Transcribed page contents:
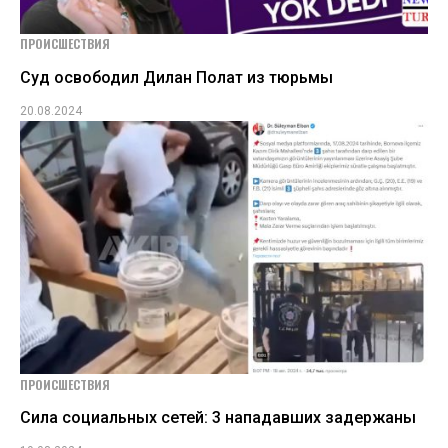
ПРОИСШЕСТВИЯ
Суд освободил Дилан Полат из тюрьмы
20.08.2024
ПРОИСШЕСТВИЯ
Сила социальных сетей: 3 нападавших задержаны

* [WHAT IS REQUIRED]
Set down every line of the entries above again, exactly as written, but not the pictures.

* [OUTPUT OF THE TASK]
ПРОИСШЕСТВИЯ
Суд освободил Дилан Полат из тюрьмы
20.08.2024
ПРОИСШЕСТВИЯ
Сила социальных сетей: 3 нападавших задержаны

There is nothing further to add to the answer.